Vaccination against Canine parvovirus 2 (CPV-2) is essential for the prophylaxis of this infection, but the choice of the time to give the vaccination is critical with regards to its efficacy. The main factors to take into consideration are maternally derived antibodies (MDA) whose titre in the puppy is directly proportional to the antibody titre in the mother. The puppy’s maternally derived immunity starts to be acquired, albeit to a limited extent, already in the antenatal period, through the placenta. In this period, the foetus receives small amounts of antibodies, about 5-10% of the maternal antibodies.
The puppy’s passive immunity is completed in the first 48 hours of life when, with the assumption of the colostrum, its antibody titre can reach 70-80% of the maternal titre. The colostrum must be assumed within the first 48 hours of life because the puppy’s intestinal mucosa is permeable to the passage of antibodies in this period. The MDA are, however, a sort of two-faced Janus: they provide protection to the puppy, but are also able to block any vaccines administered. Thus, if a vaccination is performed when the young animal still has specific MDA, the antigen will be blocked and stimulation of the immune system will be prevented.

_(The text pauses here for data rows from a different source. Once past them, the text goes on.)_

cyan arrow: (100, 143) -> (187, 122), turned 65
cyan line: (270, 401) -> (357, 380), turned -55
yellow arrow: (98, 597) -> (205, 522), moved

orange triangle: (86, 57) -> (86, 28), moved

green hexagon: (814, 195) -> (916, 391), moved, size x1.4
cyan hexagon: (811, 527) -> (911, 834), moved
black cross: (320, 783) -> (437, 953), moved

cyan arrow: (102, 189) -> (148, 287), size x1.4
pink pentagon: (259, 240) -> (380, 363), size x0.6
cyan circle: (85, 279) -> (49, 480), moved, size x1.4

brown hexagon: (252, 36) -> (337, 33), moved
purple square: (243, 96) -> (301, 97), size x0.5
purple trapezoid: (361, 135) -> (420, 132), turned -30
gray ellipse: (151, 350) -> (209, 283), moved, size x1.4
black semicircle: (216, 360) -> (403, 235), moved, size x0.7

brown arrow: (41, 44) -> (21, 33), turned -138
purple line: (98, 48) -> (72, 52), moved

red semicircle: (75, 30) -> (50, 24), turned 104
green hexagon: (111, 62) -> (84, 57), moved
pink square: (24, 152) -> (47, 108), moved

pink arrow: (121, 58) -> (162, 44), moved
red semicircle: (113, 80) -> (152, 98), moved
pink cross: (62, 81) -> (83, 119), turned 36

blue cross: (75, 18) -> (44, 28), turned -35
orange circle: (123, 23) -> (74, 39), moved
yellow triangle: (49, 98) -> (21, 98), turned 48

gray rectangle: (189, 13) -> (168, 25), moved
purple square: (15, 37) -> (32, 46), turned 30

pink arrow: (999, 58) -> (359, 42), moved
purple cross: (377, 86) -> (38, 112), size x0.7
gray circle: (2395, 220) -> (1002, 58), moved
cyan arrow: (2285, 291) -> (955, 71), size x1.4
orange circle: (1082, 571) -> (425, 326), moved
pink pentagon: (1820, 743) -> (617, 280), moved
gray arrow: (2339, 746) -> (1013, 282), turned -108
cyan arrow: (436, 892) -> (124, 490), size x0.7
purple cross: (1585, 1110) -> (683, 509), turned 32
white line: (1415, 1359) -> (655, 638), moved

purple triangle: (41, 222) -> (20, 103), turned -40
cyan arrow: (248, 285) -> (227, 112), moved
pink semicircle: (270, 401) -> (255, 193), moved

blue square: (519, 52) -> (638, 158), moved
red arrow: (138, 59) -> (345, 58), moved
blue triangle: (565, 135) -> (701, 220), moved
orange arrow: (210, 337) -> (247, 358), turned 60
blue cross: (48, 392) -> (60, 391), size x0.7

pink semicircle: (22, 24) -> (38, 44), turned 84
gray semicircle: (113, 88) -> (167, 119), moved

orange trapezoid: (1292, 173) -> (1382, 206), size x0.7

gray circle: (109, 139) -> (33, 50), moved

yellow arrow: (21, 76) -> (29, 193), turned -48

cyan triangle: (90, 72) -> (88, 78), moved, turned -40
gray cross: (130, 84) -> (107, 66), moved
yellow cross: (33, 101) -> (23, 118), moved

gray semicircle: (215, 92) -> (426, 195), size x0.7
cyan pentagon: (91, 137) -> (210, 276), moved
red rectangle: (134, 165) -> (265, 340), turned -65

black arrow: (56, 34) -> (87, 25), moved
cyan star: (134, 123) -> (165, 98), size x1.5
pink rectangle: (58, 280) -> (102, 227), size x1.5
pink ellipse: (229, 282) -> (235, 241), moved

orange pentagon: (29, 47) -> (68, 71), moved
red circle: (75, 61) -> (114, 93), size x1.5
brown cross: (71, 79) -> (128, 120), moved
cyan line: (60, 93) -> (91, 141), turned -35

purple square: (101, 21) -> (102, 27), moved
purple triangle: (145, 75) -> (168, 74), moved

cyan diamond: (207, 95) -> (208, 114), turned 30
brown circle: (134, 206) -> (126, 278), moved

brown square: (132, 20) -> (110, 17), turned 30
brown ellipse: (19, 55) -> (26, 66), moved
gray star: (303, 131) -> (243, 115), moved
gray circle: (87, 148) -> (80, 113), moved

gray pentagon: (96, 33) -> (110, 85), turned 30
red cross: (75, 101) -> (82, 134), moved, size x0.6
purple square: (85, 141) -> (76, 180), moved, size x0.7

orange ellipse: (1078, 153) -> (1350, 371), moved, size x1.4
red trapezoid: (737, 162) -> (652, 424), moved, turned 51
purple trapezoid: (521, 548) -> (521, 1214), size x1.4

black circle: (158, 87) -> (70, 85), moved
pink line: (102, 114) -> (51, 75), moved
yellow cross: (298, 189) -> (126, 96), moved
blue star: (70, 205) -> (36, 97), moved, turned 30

In order to obtain a good post-vaccine immune response the puppy must not have MDA or the level of these must be below that which could cause interference with the vaccination. It is very difficult to determine when to vaccinate a puppy unless its antibody titre is known. The difficulty arises from the fact that each bitch has her own immunological history (different antibody titres) and, even within the same litter, each pup can have its own colostral immunity profile.
With good approximation, the ideal time to vaccinate a puppy should be between the 50th and 60th day of life. However, this is not always the case and, in particular, is not so for all pathogens. Furthermore, it is worth recalling that the disappearance of MDA in the post-natal period is linear as a function of time, in that the antibodies have a half-life of 9-10 days. The half-life of MDA is related to body growth (dilution of the total volume of blood) and to the catabolism of proteins.
Graph 1
Graph 1 shows the decrease in antibody titre in a puppy whose MDA intake had been, for example, equivalent to a titre of 1:640. It can be noted that the antibodies do not disappear before 10-11 weeks of life.
Varying the antibody titres at birth (according to the titre in the mother) will, obviously, also change how long the antibodies persist in the puppy. In conclusion, each puppy has its own MDA profile.
At this point it is worth remembering the relationships between:
- the titre of MDA and protection from infection;
- the titre of MDA and response to vaccination.
With respect to the antibody titres, the response of dogs to infection is as follows:
- <1:20 → infection with disease;
- 1:20 - 1:80 → subclinical infection;
- >1:80 → complete protection.
Again with respect to antibody titres, the response of dogs to vaccination is as follows:
- <1:20 → good response
- >1:20 → lack of response (interference).
Putting together this information, it can be readily deduced that there is a particular period in the puppy’s life (immunological gap) in which the antibody titres are below the protective threshold (<1:80) but still to high to allow an active response to vaccination. For this reason, a puppy vaccinated in this particular period could subsequently develop the disease since it was not immunized.
Graph 2
Graph 2 shows the same example as in graph 1, but integrated with the information given above. It can be seen that the “immunological gap” (shown in red) extends from the 5thto 8th weeks of the puppy’s life, although it could obviously be anticipated or delayed as a function of the initial antibody titre.
It can be readily appreciated from the foregoing how complex it is to identify the best moment to vaccinate a puppy without knowing its antibody titres. The information also provides a rational explanation for the many episodes of disease observed in “correctly” vaccinated puppies.